I'm also quite sure that an audio program with a plugin architecture will be feasible in Zeta, once it's more mature. The system is built for scripting, multi-language support and dynamically loading packages. It will be an excellent platform for plugins. You'll be able to define your own custom plugin language(s) easily, and then you'll be able to dynamically browse and load plugins from the package manager.
Let's put it this way: WHEN (and IF) Zeta works, people can discuss its suitability for audio work, and how it would cater to the VST crowds. Until then, this is beyond premature discussion...
I think people fail to understand, too, that I'm OK with having modest goals for Zeta. This system is going to be an experiment. If it doesn't become hugely popular, it's not the end of the world. If some things don't work out, we can try something different. At the end of the day, I think some things really have to be tried out before we can decide if they're viable/useful or not.
I suspect that some of that confusion comes from the fact that you directly compare yourself to LLVM, and that you haven't mentioned much about ParrotVM or NekoVM, which are both efforts in this space. It's also worth saying that the CLR and DLR are both efforts here as well.

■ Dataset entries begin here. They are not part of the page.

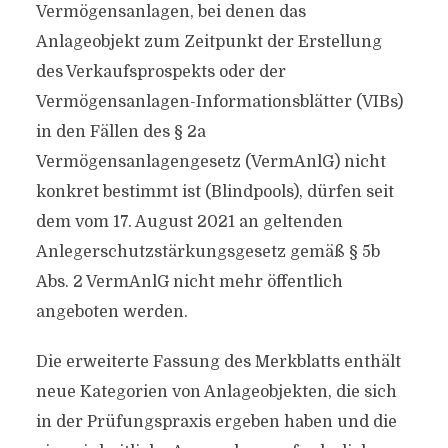
Vermögensanlagen, bei denen das
Anlageobjekt zum Zeitpunkt der Erstellung
des Verkaufsprospekts oder der
Vermögensanlagen-Informationsblätter (VIBs)
in den Fällen des § 2a
Vermögensanlagengesetz (VermAnlG) nicht
konkret bestimmt ist (Blindpools), dürfen seit
dem vom 17. August 2021 an geltenden
Anlegerschutzstärkungsgesetz gemäß § 5b
Abs. 2 VermAnlG nicht mehr öffentlich
angeboten werden.
Die erweiterte Fassung des Merkblatts enthält
neue Kategorien von Anlageobjekten, die sich
in der Prüfungspraxis ergeben haben und die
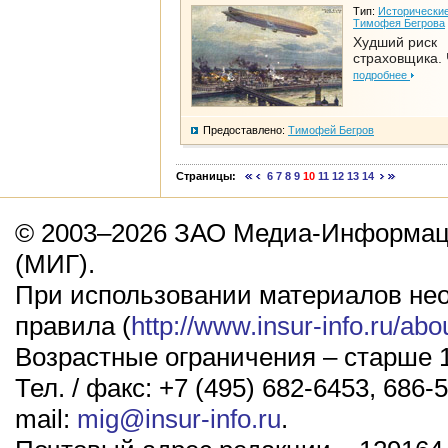
Тип:
Исторические
Тимофея Бегрова
Худший риск
страховщика. 
подробнее
Предоставлено:
Тимофей Бегров
Страницы:
6
7
8
9
10
11
12
13
14
© 2003–2026 ЗАО Медиа-Информаци
(МИГ).
При использовании материалов не
правила (
http://www.insur-info.ru/abo
Возрастные ограничения – старше 1
Тел. / факс: +7 (495) 682-6453, 686-5
mail:
mig@insur-info.ru
.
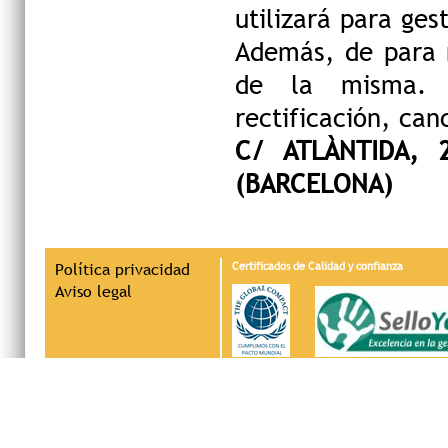
utilizará para ges
Además, de para 
de la misma. 
rectificación, can
C/ ATLÀNTIDA, 
(BARCELONA)
Política privacidad
Certificados de Calidad y confianza
Aviso legal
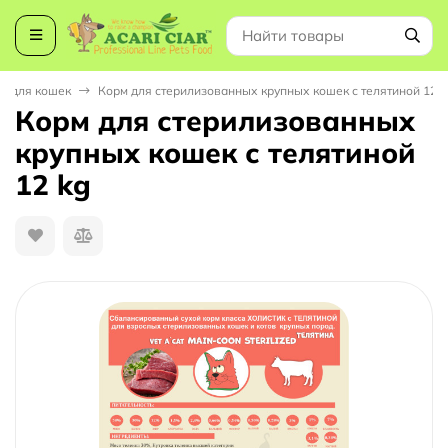
та для кошек
Корм для стерилизованных крупных кошек с телятиной 12 k
Корм для стерилизованных
крупных кошек с телятиной
12 kg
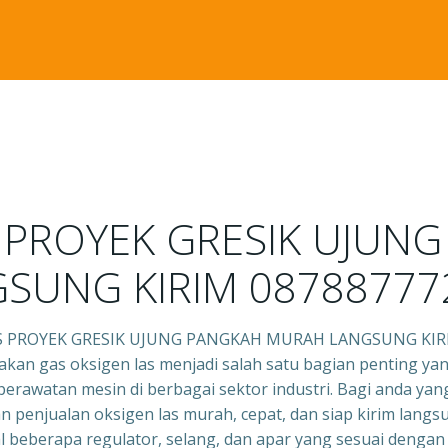
S PROYEK GRESIK UJU
SUNG KIRIM 08788777
S PROYEK GRESIK UJUNG PANGKAH MURAH LANGSUNG KIR
akan gas oksigen las menjadi salah satu bagian penting yan
rawatan mesin di berbagai sektor industri. Bagi anda yang
 penjualan oksigen las murah, cepat, dan siap kirim langsun
l beberapa regulator, selang, dan apar yang sesuai denga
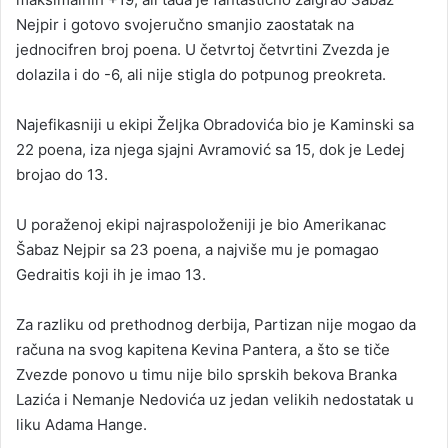
Nejpir i gotovo svojeručno smanjio zaostatak na
jednocifren broj poena. U četvrtoj četvrtini Zvezda je
dolazila i do -6, ali nije stigla do potpunog preokreta.
Najefikasniji u ekipi Željka Obradovića bio je Kaminski sa
22 poena, iza njega sjajni Avramović sa 15, dok je Ledej
brojao do 13.
U poraženoj ekipi najraspoloženiji je bio Amerikanac
Šabaz Nejpir sa 23 poena, a najviše mu je pomagao
Gedraitis koji ih je imao 13.
Za razliku od prethodnog derbija, Partizan nije mogao da
računa na svog kapitena Kevina Pantera, a što se tiče
Zvezde ponovo u timu nije bilo sprskih bekova Branka
Lazića i Nemanje Nedovića uz jedan velikih nedostatak u
liku Adama Hange.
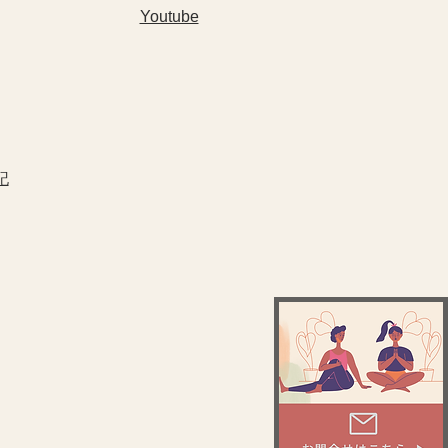
Youtube
記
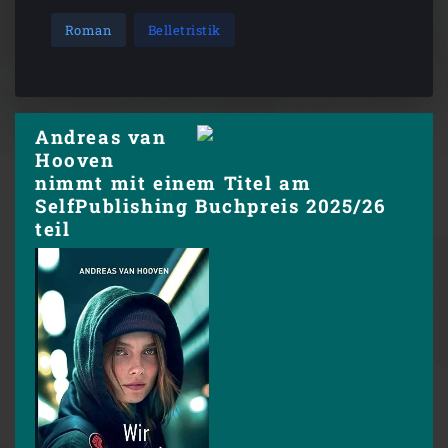
Roman
Belletristik
Andreas van
Hooven
nimmt mit einem Titel am
SelfPublishing Buchpreis 2025/26
teil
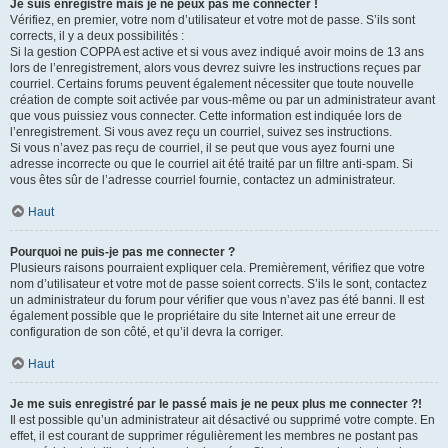
Je suis enregistré mais je ne peux pas me connecter !
Vérifiez, en premier, votre nom d’utilisateur et votre mot de passe. S’ils sont
corrects, il y a deux possibilités :
Si la gestion COPPA est active et si vous avez indiqué avoir moins de 13 ans
lors de l’enregistrement, alors vous devrez suivre les instructions reçues par
courriel. Certains forums peuvent également nécessiter que toute nouvelle
création de compte soit activée par vous-même ou par un administrateur avant
que vous puissiez vous connecter. Cette information est indiquée lors de
l’enregistrement. Si vous avez reçu un courriel, suivez ses instructions.
Si vous n’avez pas reçu de courriel, il se peut que vous ayez fourni une
adresse incorrecte ou que le courriel ait été traité par un filtre anti-spam. Si
vous êtes sûr de l’adresse courriel fournie, contactez un administrateur.
Haut
Pourquoi ne puis-je pas me connecter ?
Plusieurs raisons pourraient expliquer cela. Premièrement, vérifiez que votre
nom d’utilisateur et votre mot de passe soient corrects. S’ils le sont, contactez
un administrateur du forum pour vérifier que vous n’avez pas été banni. Il est
également possible que le propriétaire du site Internet ait une erreur de
configuration de son côté, et qu’il devra la corriger.
Haut
Je me suis enregistré par le passé mais je ne peux plus me connecter ?!
Il est possible qu’un administrateur ait désactivé ou supprimé votre compte. En
effet, il est courant de supprimer régulièrement les membres ne postant pas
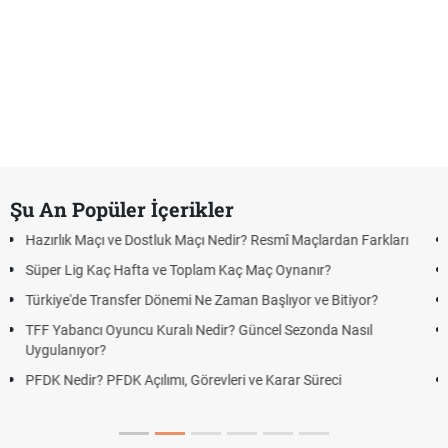
Şu An Popüler İçerikler
 Maçı Nedir? Resmî Maçlardan Farkları
Puan Durumunda AG, OM ve 
 Toplam Kaç Maç Oynanır?
Skor Ne Demek? Sporda Sko
mi Ne Zaman Başlıyor ve Bitiyor?
Futbol Nasıl Oynanır? Temel
lı Nedir? Güncel Sezonda Nasıl
Deplasman Golü Kuralı Ned
Uygulanıyor?
, Görevleri ve Karar Süreci
DGS Sonuçları Ne Zaman A
Tarihini Duyurdu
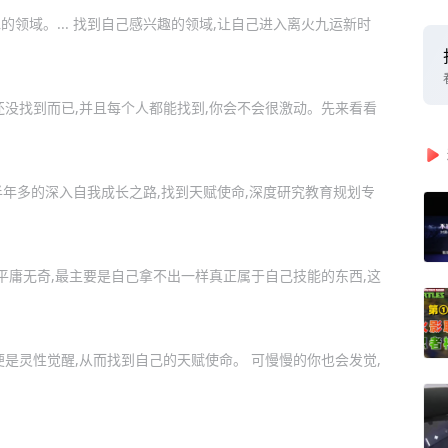
的领域。... 找到自己感兴趣的领域,让自己进入离火九运新时
还没找到而已,并且每个人都能找到,你会不会很激动。先来看看
半年多的深入自我成长之路,找到天赋使命,深度研究教育规划专
平庸无奇,最主要是自己拿不出一样真正属于自己技能的东西,这
！
是灵性觉醒,从而找到自己的天赋使命。 可慢慢的你也会发觉,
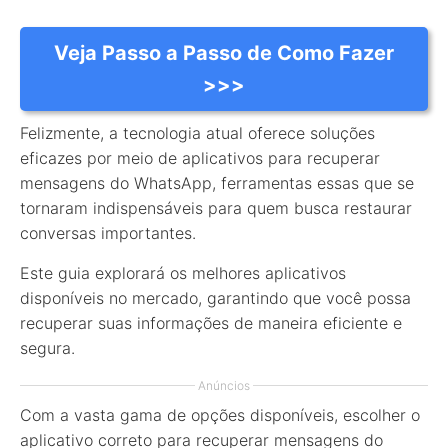
Veja Passo a Passo de Como Fazer
>>>
Felizmente, a tecnologia atual oferece soluções
eficazes por meio de aplicativos para recuperar
mensagens do WhatsApp, ferramentas essas que se
tornaram indispensáveis para quem busca restaurar
conversas importantes.
Este guia explorará os melhores aplicativos
disponíveis no mercado, garantindo que você possa
recuperar suas informações de maneira eficiente e
segura.
Anúncios
Com a vasta gama de opções disponíveis, escolher o
aplicativo correto para recuperar mensagens do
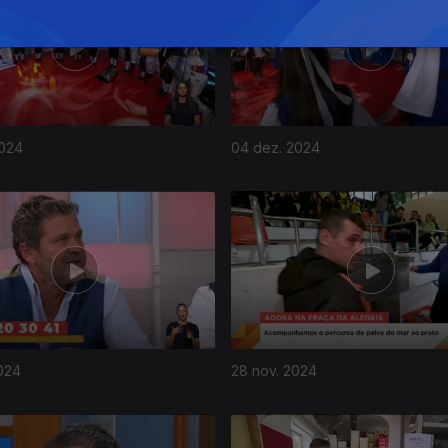
2024
04 dez. 2024
024
28 nov. 2024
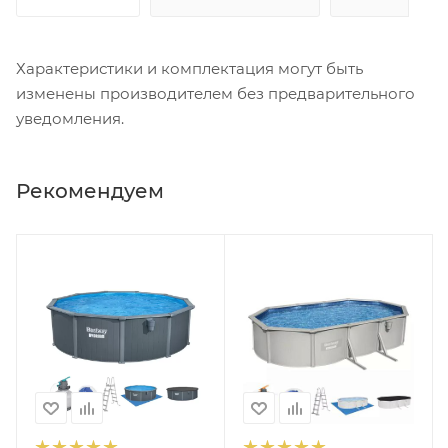
Характеристики и комплектация могут быть
изменены производителем без предварительного
уведомления.
Рекомендуем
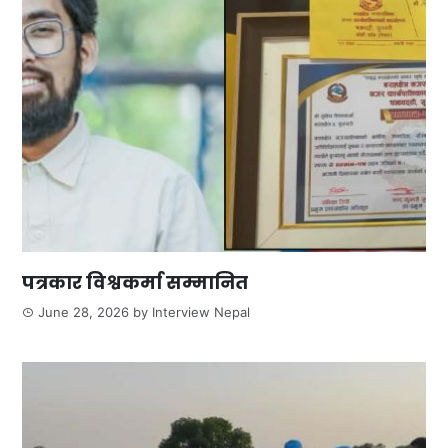
पत्रकार विश्वकर्मा सम्मानित
June 28, 2026
by
Interview Nepal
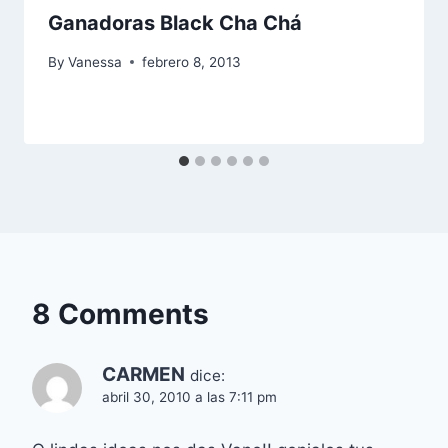
Ganadoras Black Cha Chá
By
Vanessa
febrero 8, 2013
8 Comments
CARMEN
dice:
abril 30, 2010 a las 7:11 pm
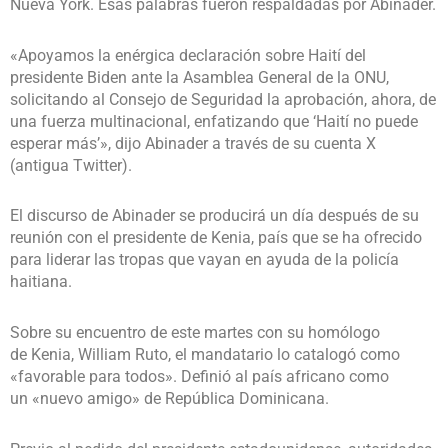
Nueva York. Esas palabras fueron respaldadas por Abinader.
«Apoyamos la enérgica declaración sobre Haití del
presidente Biden ante la Asamblea General de la ONU,
solicitando al Consejo de Seguridad la aprobación, ahora, de
una fuerza multinacional, enfatizando que ‘Haití no puede
esperar más’», dijo Abinader a través de su cuenta X
(antigua Twitter).
El discurso de Abinader se producirá un día después de su
reunión con el presidente de Kenia, país que se ha ofrecido
para liderar las tropas que vayan en ayuda de la policía
haitiana.
Sobre su encuentro de este martes con su homólogo
de Kenia, William Ruto, el mandatario lo catalogó como
«favorable para todos». Definió al país africano como
un «nuevo amigo» de República Dominicana.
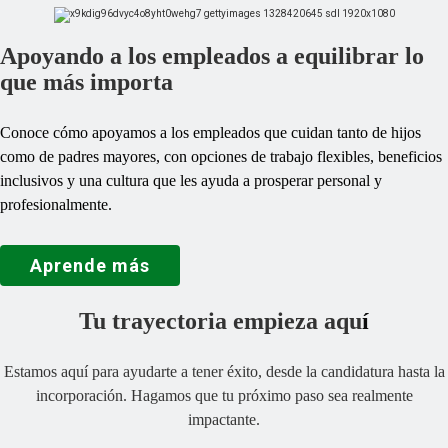
Apoyando a los empleados a equilibrar lo
que más importa
Conoce cómo apoyamos a los empleados que cuidan tanto de hijos
como de padres mayores, con opciones de trabajo flexibles, beneficios
inclusivos y una cultura que les ayuda a prosperar personal y
profesionalmente.
Aprende más
Tu trayectoria empieza aqu
í
Estamos aquí para ayudarte a tener éxito, desde la candidatura hasta la
incorporación. Hagamos que tu próximo paso sea realmente
impactante.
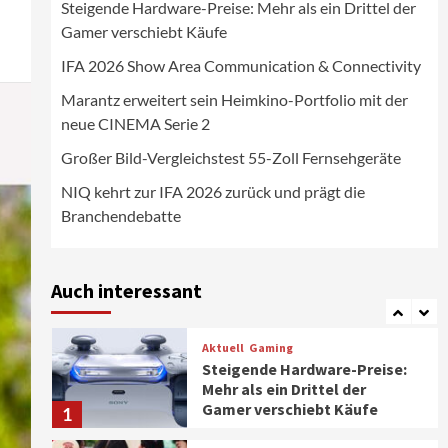
Steigende Hardware-Preise: Mehr als ein Drittel der
Wirtschaft
Gamer verschiebt Käufe
NIQ kehrt zur IFA 2026 zurück
und prägt die
IFA 2026 Show Area Communication & Connectivity
Branchendebatte
5
Marantz erweitert sein Heimkino-Portfolio mit der
neue CINEMA Serie 2
Aktuell
Personen
Wirtschaft
CHERRY baut Vertriebsteam
Großer Bild-Vergleichstest 55-Zoll Fernsehgeräte
in strategisch wichtigen
Märkten aus
6
NIQ kehrt zur IFA 2026 zurück und prägt die
Branchendebatte
Smart Living
Top Story
Verbraucher setzen immer
mehr auf Klimageräte und
Auch interessant
Ventilatoren
7
Aktuell
Gaming
Steigende Hardware-Preise:
Mehr als ein Drittel der
Gamer verschiebt Käufe
1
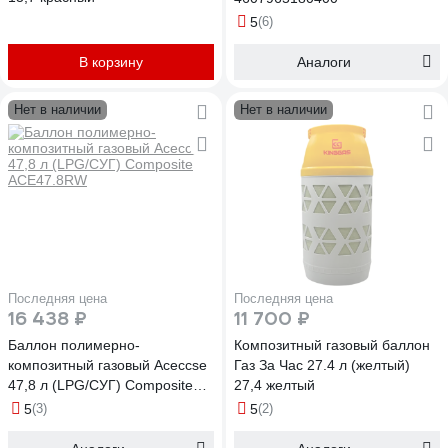
5
(6)
В корзину
Аналоги
Нет в наличии
Нет в наличии
Последняя цена
Последняя цена
16 438 ₽
11 700 ₽
Баллон полимерно-
Композитный газовый баллон
композитный газовый Aceccse
Газ За Час 27.4 л (желтый)
47,8 л (LPG/СУГ) Composite
27,4 желтый
ACE47.8RW
5
(3)
5
(2)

When you compare yourself to LLVM, you phrase the comparison as only an advantage (Zeta will be easier to use than LLVM), rather than a tradeoff (Zeta will aim for ease of use before performance, as opposed to LLVM).
I don't suggest that you start hedging your writing, but am just pointing out that if you make big comparisons, people will assume great ambition on your part.
@eropple Replying to myself since HN doesn't let me reply to your comment.
As previously stated, my goal with Zeta is not to replace all existing VMs and to satisfy every use case. It's an experiment, it's an opinionated system. I'm going to do things differently from other implementations and try to demonstrate interesting things along the way. Even if Zeta never becomes popular, I know it will make people talk, and I hope it inspires other systems.
elm is a good example here - there is no ffi for somewhat similar reasons (specifically, that it can make safety guarantees about not crashing at run-time if you don't allow arbitrary javascript code to be called), and that has both helped write reliable code, and hindered it's usefulness in larger applications that have to play with the existing world of js libraries and components
I'm not telling you not to have opinions, to be clear. I'm suggesting maybe you shouldn't adjust those pince-nez and pronounce so hard. Many systems exist the way they do for reasons that Software Developer That Guy cannot divine from outside; you just happened to hit on one that I know a little bit about.
(Photoshop is another example; professional-level tools require professional-level expansion. Because everybody's definition of "professional" is different.)
What about WebAssembly? It's hit 1.0 now, & it's designed so that 1.0 wasm will never become deprecated
My own thoughts have been considering a wasm vm in kernel space. No need to ever exit kernel space; the wasm vm provides sufficient sandboxing. Wasm binaries could run on any architecture. Hopefully come up with a method that browsers can efficiently run wasm in directly in the kernel's sandboxing rather than having wasm-in-wasm. Syscalls could be exposed through wasm's import/export system. Kind of like that Metal idea in "The Birth & Death of JavaScript"
WASM may remain stable, but it provides no APIs to the outside world AFAIK. The DOM keeps changing, and if the APIs are implementation-dependent, then WASM doesn't guarantee non-breaking at all.
Another advantage that Zeta has is that it will come with useful building blocks for dynamic languages. With WASM, you have to implement your own dynamic typing, GC, JIT, etc, and the current WASM implementation doesn't yet support JITting.
Author here: sometimes you want to get the tag of a value, and operate on that tag as a value, but I guess this may not be necessary in this system, given that the get_tag instruction will produce an immutable string.